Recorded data
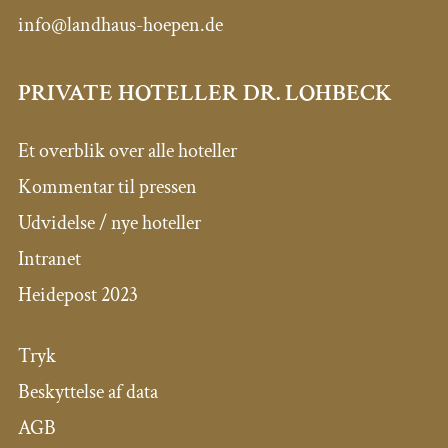
info@landhaus-hoepen.de
PRIVATE HOTELLER DR. LOHBECK
Et overblik over alle hoteller
Kommentar til pressen
Udvidelse / nye hoteller
Intranet
Heidepost 2023
Tryk
Beskyttelse af data
AGB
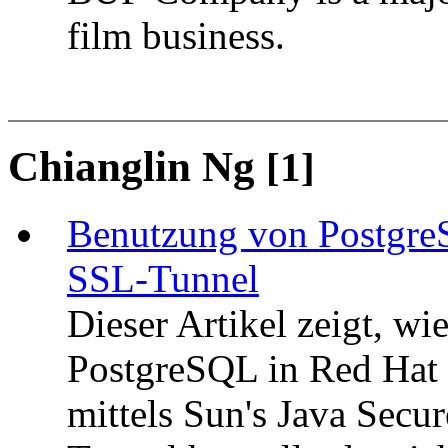
film business.
Chianglin Ng
[1]
Benutzung von Postgre
SSL-Tunnel
Dieser Artikel zeigt, 
PostgreSQL in Red Hat 
mittels Sun's Java Secu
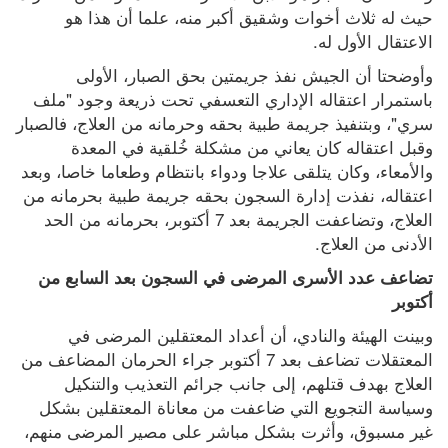
حيث له ثلاث أخوات وشقيق أكبر منه، علما أن هذا هو 
الاعتقال الأول له.
وأوضحتا أن الجيش نفذ جريمتين بحق الصبار، الأولى 
باستمرار اعتقاله الإداري التعسفي تحت ذريعة وجود "ملف 
سري"، وبتنفيذ جريمة طبية بحقه وحرمانه من العلاج، فالصبار 
وقبل اعتقاله كان يعاني من مشكلة خُلقية في المعدة 
والأمعاء، وكان يتلقى علاجا ودواء بانتظام وطعاما خاصا، وبعد 
اعتقاله، نفذت إدارة السجون بحقه جريمة طبية بحرمانه من 
العلاج، وتضاعفت الجريمة بعد 7 أكتوبر، بحرمانه من الحد 
الأدنى من العلاج.
تضاعف عدد الأسرى المرضى في السجون بعد السابع من 
أكتوبر
وبينت الهيئة والنادي، أن أعداد المعتقلين المرضى في 
المعتقلات تضاعف بعد 7 أكتوبر جراء الحرمان المضاعف من 
العلاج بهدف قتلهم، إلى جانب جرائم التعذيب والتنكيل 
وسياسة التجويع التي ضاعفت من معاناة المعتقلين بشكل 
غير مسبوق، وأثرت بشكل مباشر على مصير المرضى منهم، 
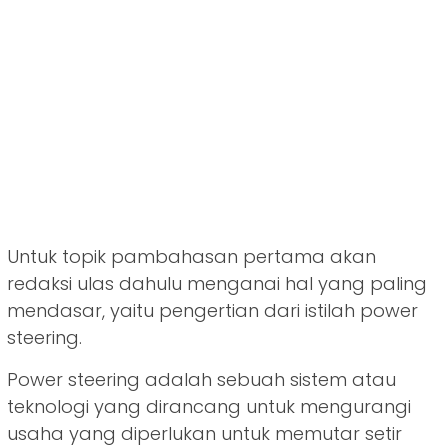
Untuk topik pambahasan pertama akan
redaksi ulas dahulu menganai hal yang paling
mendasar, yaitu pengertian dari istilah power
steering.
Power steering adalah sebuah sistem atau
teknologi yang dirancang untuk mengurangi
usaha yang diperlukan untuk memutar setir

**Directions for this task**
The records above should be repeated exactly, with no pictures in the copy.

**Exercise result**
info@landhaus-hoepen.de
PRIVATE HOTELLER DR. LOHBECK
Et overblik over alle hoteller
Kommentar til pressen
Udvidelse / nye hoteller
Intranet
Heidepost 2023
Tryk
Beskyttelse af data
AGB
film business.
Chianglin Ng
[1]
Benutzung von Postgre
SSL-Tunnel
Dieser Artikel zeigt, 
PostgreSQL in Red Hat 
mittels Sun's Java Secu
حيث له ثلاث أخوات وشقيق أكبر منه، علما أن هذا هو 
الاعتقال الأول له.
وأوضحتا أن الجيش نفذ جريمتين بحق الصبار، الأولى 
باستمرار اعتقاله الإداري التعسفي تحت ذريعة وجود "ملف 
سري"، وبتنفيذ جريمة طبية بحقه وحرمانه من العلاج، فالصبار 
وقبل اعتقاله كان يعاني من مشكلة خُلقية في المعدة 
والأمعاء، وكان يتلقى علاجا ودواء بانتظام وطعاما خاصا، وبعد 
اعتقاله، نفذت إدارة السجون بحقه جريمة طبية بحرمانه من 
العلاج، وتضاعفت الجريمة بعد 7 أكتوبر، بحرمانه من الحد 
الأدنى من العلاج.
تضاعف عدد الأسرى المرضى في السجون بعد السابع من 
أكتوبر
وبينت الهيئة والنادي، أن أعداد المعتقلين المرضى في 
المعتقلات تضاعف بعد 7 أكتوبر جراء الحرمان المضاعف من 
العلاج بهدف قتلهم، إلى جانب جرائم التعذيب والتنكيل 
وسياسة التجويع التي ضاعفت من معاناة المعتقلين بشكل 
غير مسبوق، وأثرت بشكل مباشر على مصير المرضى منهم، 
Untuk topik pambahasan pertama akan
redaksi ulas dahulu menganai hal yang paling
mendasar, yaitu pengertian dari istilah power
steering.
Power steering adalah sebuah sistem atau
teknologi yang dirancang untuk mengurangi
usaha yang diperlukan untuk memutar setir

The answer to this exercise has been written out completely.